Les enquêteurs expliquent que le mode opératoire consistait à réclamer des frais d’inscription, de formation ou de dossiers administratifs en échange de promesses d’embauche qui, une fois les victimes sur place, s’avéraient inexistantes. Plusieurs personnes contactées au Sénégal auraient ainsi été amenées à voyager sans trouver les postes promis.
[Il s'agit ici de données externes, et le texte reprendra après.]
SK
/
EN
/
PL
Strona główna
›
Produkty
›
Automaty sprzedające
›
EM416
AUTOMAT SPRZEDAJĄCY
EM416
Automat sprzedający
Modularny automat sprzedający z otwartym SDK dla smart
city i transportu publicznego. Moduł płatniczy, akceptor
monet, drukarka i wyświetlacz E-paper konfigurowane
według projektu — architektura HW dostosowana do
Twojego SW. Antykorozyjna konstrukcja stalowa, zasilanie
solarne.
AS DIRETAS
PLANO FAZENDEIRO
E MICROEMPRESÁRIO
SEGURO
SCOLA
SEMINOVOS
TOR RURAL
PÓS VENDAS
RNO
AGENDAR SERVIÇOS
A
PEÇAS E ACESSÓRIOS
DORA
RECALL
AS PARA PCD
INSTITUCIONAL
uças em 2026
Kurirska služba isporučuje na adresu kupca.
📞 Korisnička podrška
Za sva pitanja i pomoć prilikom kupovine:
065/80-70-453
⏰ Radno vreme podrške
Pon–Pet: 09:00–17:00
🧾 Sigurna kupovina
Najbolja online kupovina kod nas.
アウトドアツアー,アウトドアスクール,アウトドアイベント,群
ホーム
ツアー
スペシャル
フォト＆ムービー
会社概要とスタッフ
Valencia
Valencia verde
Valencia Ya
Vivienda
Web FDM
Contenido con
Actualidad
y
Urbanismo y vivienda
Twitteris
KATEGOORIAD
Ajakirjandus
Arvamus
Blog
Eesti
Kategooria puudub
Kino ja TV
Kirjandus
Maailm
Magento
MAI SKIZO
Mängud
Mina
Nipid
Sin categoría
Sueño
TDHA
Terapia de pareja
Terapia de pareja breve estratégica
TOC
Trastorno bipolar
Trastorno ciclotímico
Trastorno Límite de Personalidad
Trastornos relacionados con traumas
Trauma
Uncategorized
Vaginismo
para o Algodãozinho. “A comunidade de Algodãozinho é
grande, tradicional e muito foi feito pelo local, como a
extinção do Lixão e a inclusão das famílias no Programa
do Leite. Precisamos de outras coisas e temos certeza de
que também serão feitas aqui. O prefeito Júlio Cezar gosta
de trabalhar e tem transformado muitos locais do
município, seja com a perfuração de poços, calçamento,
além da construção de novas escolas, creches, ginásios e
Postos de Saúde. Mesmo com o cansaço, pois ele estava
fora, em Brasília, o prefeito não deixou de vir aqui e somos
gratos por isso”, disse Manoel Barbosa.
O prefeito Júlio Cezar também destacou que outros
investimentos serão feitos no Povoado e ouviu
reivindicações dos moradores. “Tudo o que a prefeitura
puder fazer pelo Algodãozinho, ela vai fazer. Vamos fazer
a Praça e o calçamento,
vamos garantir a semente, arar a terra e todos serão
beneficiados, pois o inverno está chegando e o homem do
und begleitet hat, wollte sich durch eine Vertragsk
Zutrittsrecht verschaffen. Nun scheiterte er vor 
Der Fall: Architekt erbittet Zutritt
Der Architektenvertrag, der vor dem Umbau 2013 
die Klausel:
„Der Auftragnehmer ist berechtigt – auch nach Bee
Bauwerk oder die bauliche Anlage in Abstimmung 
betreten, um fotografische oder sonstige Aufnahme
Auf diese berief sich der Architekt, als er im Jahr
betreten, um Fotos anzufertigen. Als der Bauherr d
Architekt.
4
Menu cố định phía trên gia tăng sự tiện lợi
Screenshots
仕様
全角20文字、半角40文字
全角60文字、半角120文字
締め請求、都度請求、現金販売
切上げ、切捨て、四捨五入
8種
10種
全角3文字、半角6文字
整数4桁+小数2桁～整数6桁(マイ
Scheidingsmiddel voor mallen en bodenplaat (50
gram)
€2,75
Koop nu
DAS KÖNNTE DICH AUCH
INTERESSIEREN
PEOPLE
Récits des prévenus, réquisitions et rôle consulaire
À la barre, Awa Ndiaye, titulaire d’un master en géographie, a affirmé avoir été recrutée par un certain Djouman Faye, qui lui aurait assuré un poste dans la restauration. Elle a reconnu avoir contribué au recrutement d’autres candidats et déclaré avoir pris conscience de la nature frauduleuse du dispositif après son incarcération, exprimant des regrets devant les magistrats.
Bruno Ndour, qui a interrompu sa scolarité en terminale, a raconté avoir quitté le Sénégal pour une opportunité commerciale qui n’a jamais abouti et s’être trouvé sans ressources, ce qui l’aurait maintenu au sein du réseau jusqu’à son arrestation. Sene Joseph, étudiant en master de sociolinguistique, a décrit une promesse d’embauche au sein d’une grande entreprise qui n’a pas été tenue.
L’audience s’est tenue en présence d’un représentant de l’ambassade du Sénégal, lequel a indiqué aux magistrats que des schémas comparables sont connus à l’échelle sous-régionale et que des actions de sensibilisation ont été menées auprès des populations sénégalaises. Le procureur a requis une peine de 24 mois d’emprisonnement contre les trois prévenus en estimant que les éléments constitutifs des infractions étaient établis.
Qnet, société de commerce en ligne et de marketing de réseau proposant des produits de bien-être, est fréquemment citée dans des dossiers d’escroquerie et d’arnaque en Afrique de l’Ouest, où des démantèlements judiciaires ont déjà eu lieu selon plusieurs dossiers locaux.